[Refactor] Add expert processed token count output for DispatchFFNCombine/DispatchFFNCombineBF16 (#6402)

### What this PR does / why we need it? Add New Output for Expert Token Count An additional output tensor expert_token_nums is added to both operators to meet the requirement of tracking token distribution among experts: Tensor Name: expert_token_nums Dimension: 1D tensor Shape: (local_expert_num,) Data Type: int32 Semantics: Represents the number of tokens actually received by each expert on the current card. ### Does this PR introduce _any_ user-facing change? ### How was this patch tested? - vLLM version: v0.14.1 - vLLM main: dc917cceb8 --------- Signed-off-by: guanguan0308 <1546542263@qq.com> Signed-off-by: guanguan0308 <162653673+guanguan0308@users.noreply.github.com>
2026-02-03 10:41:06 +08:00
parent 26b83f8bde
commit dffac6db73
18 changed files with 97 additions and 84 deletions
--- a/vllm_ascend/ops/fused_moe/moe_comm_method.py
+++ b/vllm_ascend/ops/fused_moe/moe_comm_method.py
@@ -315,6 +315,7 @@ class FusedMC2CommImpl(MoECommMethod):
        expert_tokens = None
        if envs_ascend.VLLM_ASCEND_ENABLE_FUSED_MC2 == 1:
            out = torch.empty_like(hidden_states)
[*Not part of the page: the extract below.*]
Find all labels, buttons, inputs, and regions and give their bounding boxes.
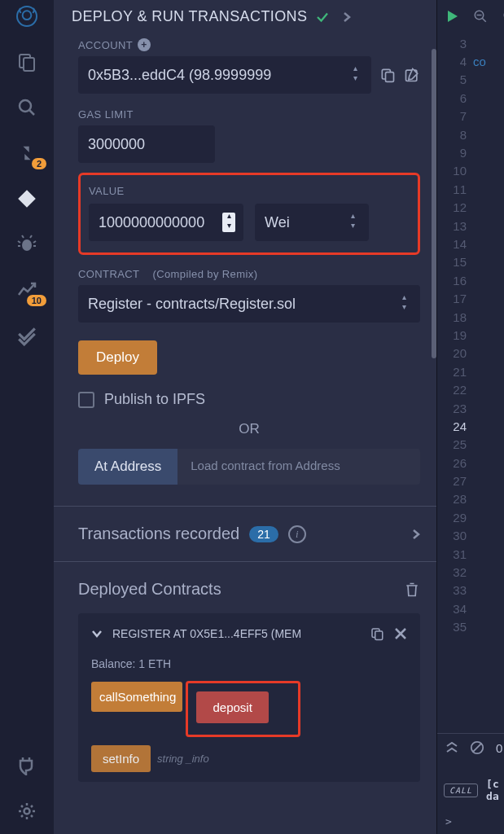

+            expert_token_nums = torch.zeros([self.moe_config.num_local_experts], dtype=torch.int32)
            torch.ops._C_ascend.dispatch_ffn_combine(  # type: ignore
                x=hidden_states,
                weight1=w1,
@@ -326,7 +327,9 @@ class FusedMC2CommImpl(MoECommMethod):
                group=self.token_dispatcher.moe_all_to_all_group_name,
                max_output_size=65536,
                out=out,
+                expert_token_nums=expert_token_nums,
            )
+            expert_tokens = expert_token_nums
        elif envs_ascend.VLLM_ASCEND_ENABLE_FUSED_MC2 == 2:
            assert expert_map is not None, "expert_map cannot be None."
            group_list_type = 1